*TASK*:
Go through the data below and copy it exactly, skipping every picture.

*** Opening MATERIAL SHOWN ***

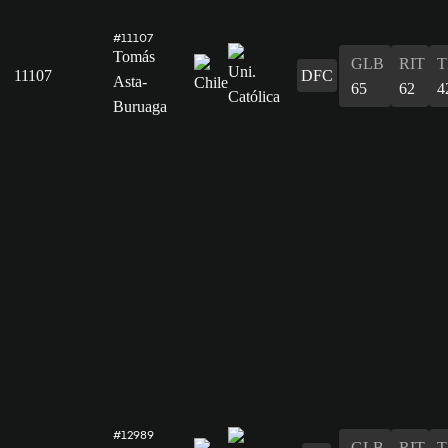
#11107
Tomás
GLB
RIT
T
11107
DFC
Asta-
65
62
4
Buruaga
#12989
GLB
RIT
T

*** Closing MATERIAL SHOWN ***

*RESULT OF THE TASK*:
#11107
Tomás
GLB
RIT
T
11107
DFC
Asta-
65
62
4
Buruaga
#12989
GLB
RIT
T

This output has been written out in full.